**PROBLEM DETAILS**
What you give back must match the data exactly, minus the pictures.

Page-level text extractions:
--------------------

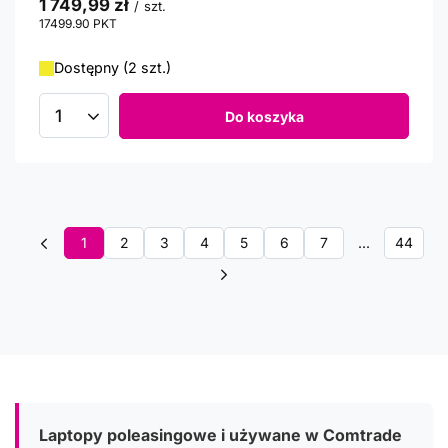
1 749,99 zł
/
szt.
17499.90
PKT
punktów
Dostępny (2 szt.)
Do koszyka
Ilość produktów
1
2
3
4
5
6
7
...
44
Laptopy poleasingowe i używane w Comtrade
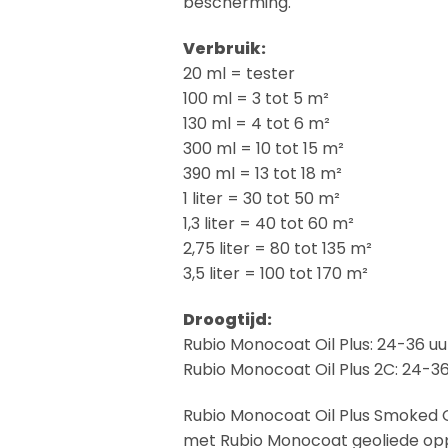
bescherming.
Verbruik:
20 ml = tester
100 ml = 3 tot 5 m²
130 ml = 4 tot 6 m²
300 ml = 10 tot 15 m²
390 ml = 13 tot 18 m²
1 liter = 30 tot 50 m²
1,3 liter = 40 tot 60 m²
2,75 liter = 80 tot 135 m²
3,5 liter = 100 tot 170 m²
Droogtijd:
Rubio Monocoat Oil Plus: 24-36 uu
Rubio Monocoat Oil Plus 2C: 24-36
Rubio Monocoat Oil Plus Smoked 
met Rubio Monocoat geoliede op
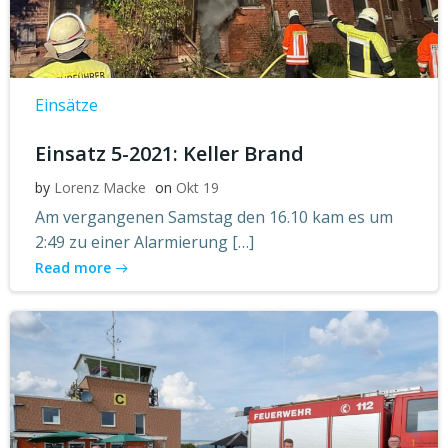
Einsätze
Einsatz 5-2021: Keller Brand
by
Lorenz Macke
on
Okt 19
Am vergangenen Samstag den 16.10 kam es um
2:49 zu einer Alarmierung […]
Read more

--------------------

**RESULT FOR THIS EXERCISE**
1 749,99 zł
/
szt.
17499.90
PKT
punktów
Dostępny (2 szt.)
Do koszyka
Ilość produktów
1
2
3
4
5
6
7
...
44
Laptopy poleasingowe i używane w Comtrade
bescherming.
Verbruik:
20 ml = tester
100 ml = 3 tot 5 m²
130 ml = 4 tot 6 m²
300 ml = 10 tot 15 m²
390 ml = 13 tot 18 m²
1 liter = 30 tot 50 m²
1,3 liter = 40 tot 60 m²
2,75 liter = 80 tot 135 m²
3,5 liter = 100 tot 170 m²
Droogtijd:
Rubio Monocoat Oil Plus: 24-36 uu
Rubio Monocoat Oil Plus 2C: 24-36
Rubio Monocoat Oil Plus Smoked 
met Rubio Monocoat geoliede op
Einsätze
Einsatz 5-2021: Keller Brand
by
Lorenz Macke
on
Okt 19
Am vergangenen Samstag den 16.10 kam es um
2:49 zu einer Alarmierung […]
Read more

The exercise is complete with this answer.